Kilgore Addresses U Of I Trustees
By Hannah Meisel, with additional reporting from The Associated Press
University of Illinois instructor and 1970's-era radical James Kilgore says he's ashamed of his actions as a younger man but shouldn't be barred from teaching. His teaching career remains in doubt as one of his contracts expires Thursday.
U of I Trustees ended a meeting Wednesday without taking action on his case.
Kilgore was a member of the Symbionese Liberation Army, a group best known for kidnapping Patty Hearst in 1974. A year later, he was convicted of murder for his role in a bank robbery the group carried out the next year in which a housewife died.
After decades on the run, Kilgore served six years in prison for that crime, and eventually found work as an adjunct professor at the U of I's Urbana campus.

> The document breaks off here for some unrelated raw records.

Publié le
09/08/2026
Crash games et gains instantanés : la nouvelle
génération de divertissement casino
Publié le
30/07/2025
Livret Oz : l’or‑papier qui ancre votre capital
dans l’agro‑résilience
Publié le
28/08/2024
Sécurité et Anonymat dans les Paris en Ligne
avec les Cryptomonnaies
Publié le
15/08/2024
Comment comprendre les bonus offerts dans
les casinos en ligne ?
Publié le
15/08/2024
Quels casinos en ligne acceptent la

Last month, his contract was not renewed. A university committee is now reviewing whether Kilgore can continue teaching after he says he was told he would lose his position.
Kilgore argues that's a violation of academic freedom and mistreatment of adjunct faculty.
"As a young man, I committed acts of which I stand ashamed," he said. "Who better to tell someone how to avoid a destructive path than someone who has walked that path?"
The Board of Trustees wants to mandate criminal background checks on all new employees.
Trustee Patrick Fitzgerald, the former federal prosecutor who sent two Illinois governors to prison, said there should not be a policy to automatically exclude people with criminal records.
"The issue of how to deal with a population that's gone through prison and tries to reintegrate into society is a vexing one," he said.
Nevertheless, Fitzgerald said the board should still be able to exclude such people in some cases. And he says this case has nothing to do with academic freedom.